• TRY IT: Track down each line below containing the string "Affiliate" and copy it.

• THE DATA:
┄┄┄┄┄┄
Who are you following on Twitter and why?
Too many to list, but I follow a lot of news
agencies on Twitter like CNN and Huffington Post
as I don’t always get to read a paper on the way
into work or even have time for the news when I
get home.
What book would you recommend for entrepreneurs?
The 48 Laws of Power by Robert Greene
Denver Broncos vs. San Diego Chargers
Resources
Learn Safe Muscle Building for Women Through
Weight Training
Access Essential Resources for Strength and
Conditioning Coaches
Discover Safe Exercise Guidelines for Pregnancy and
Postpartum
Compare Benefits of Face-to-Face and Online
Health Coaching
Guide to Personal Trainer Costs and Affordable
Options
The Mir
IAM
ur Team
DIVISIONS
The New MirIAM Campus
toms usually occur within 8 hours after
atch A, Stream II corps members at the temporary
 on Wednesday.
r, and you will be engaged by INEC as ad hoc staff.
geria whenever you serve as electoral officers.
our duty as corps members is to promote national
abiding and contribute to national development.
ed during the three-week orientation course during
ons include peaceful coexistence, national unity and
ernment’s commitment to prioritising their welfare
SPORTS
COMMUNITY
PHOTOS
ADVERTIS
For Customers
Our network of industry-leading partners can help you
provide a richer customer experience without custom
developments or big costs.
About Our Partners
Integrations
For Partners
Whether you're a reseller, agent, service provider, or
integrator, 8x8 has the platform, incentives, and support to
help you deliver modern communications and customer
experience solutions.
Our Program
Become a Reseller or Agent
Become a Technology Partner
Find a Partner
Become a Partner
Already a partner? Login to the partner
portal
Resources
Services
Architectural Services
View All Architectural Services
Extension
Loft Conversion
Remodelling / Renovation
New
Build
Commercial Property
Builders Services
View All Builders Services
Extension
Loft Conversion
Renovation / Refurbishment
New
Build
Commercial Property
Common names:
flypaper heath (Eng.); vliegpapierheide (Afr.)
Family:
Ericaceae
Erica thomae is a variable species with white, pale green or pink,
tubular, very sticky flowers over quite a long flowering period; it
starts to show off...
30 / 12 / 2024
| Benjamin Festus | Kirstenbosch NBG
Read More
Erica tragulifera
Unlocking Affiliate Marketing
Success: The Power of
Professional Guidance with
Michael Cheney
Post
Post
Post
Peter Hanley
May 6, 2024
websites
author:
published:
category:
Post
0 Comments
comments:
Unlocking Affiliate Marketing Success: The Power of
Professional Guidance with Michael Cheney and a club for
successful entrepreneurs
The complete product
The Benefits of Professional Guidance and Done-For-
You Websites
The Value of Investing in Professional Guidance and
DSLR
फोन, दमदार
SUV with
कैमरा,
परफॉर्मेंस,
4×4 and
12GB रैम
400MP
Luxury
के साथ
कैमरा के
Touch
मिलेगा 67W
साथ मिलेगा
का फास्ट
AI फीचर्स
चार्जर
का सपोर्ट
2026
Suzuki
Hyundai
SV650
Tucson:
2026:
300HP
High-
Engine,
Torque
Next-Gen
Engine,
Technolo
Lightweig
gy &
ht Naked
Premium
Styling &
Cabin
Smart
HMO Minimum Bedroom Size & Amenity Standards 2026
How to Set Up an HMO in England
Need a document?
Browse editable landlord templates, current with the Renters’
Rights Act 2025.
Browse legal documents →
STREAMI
┄┄┄┄┄┄
• SOLUTION FOR THIS EXERCISE:
Unlocking Affiliate Marketing
Unlocking Affiliate Marketing Success: The Power of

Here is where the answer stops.